* **TASK DIRECTIONS**
In the data below, find the line that contains "Tous les tirages sont réalisés en laboratoire" and the line that contains "m'informer de votre choix.". Copy both, plus every line between them, exactly.

Data entries:
- - - -
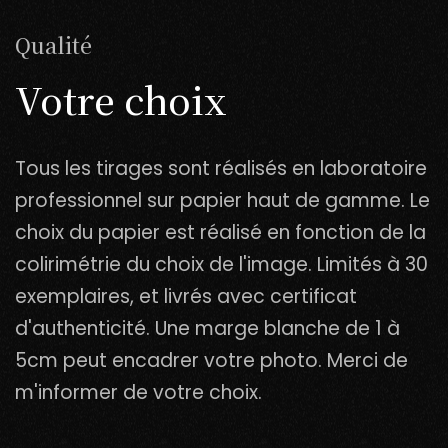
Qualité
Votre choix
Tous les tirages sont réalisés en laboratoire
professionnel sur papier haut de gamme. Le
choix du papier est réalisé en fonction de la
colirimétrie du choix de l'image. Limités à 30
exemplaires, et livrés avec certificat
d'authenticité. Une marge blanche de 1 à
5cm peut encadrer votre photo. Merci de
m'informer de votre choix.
- - - -
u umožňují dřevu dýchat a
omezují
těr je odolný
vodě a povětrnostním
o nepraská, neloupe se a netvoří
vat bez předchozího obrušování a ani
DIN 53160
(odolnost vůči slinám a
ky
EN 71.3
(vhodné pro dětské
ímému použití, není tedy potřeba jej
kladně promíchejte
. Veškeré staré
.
- - - -
* **SOLUTION**
Tous les tirages sont réalisés en laboratoire
professionnel sur papier haut de gamme. Le
choix du papier est réalisé en fonction de la
colirimétrie du choix de l'image. Limités à 30
exemplaires, et livrés avec certificat
d'authenticité. Une marge blanche de 1 à
5cm peut encadrer votre photo. Merci de
m'informer de votre choix.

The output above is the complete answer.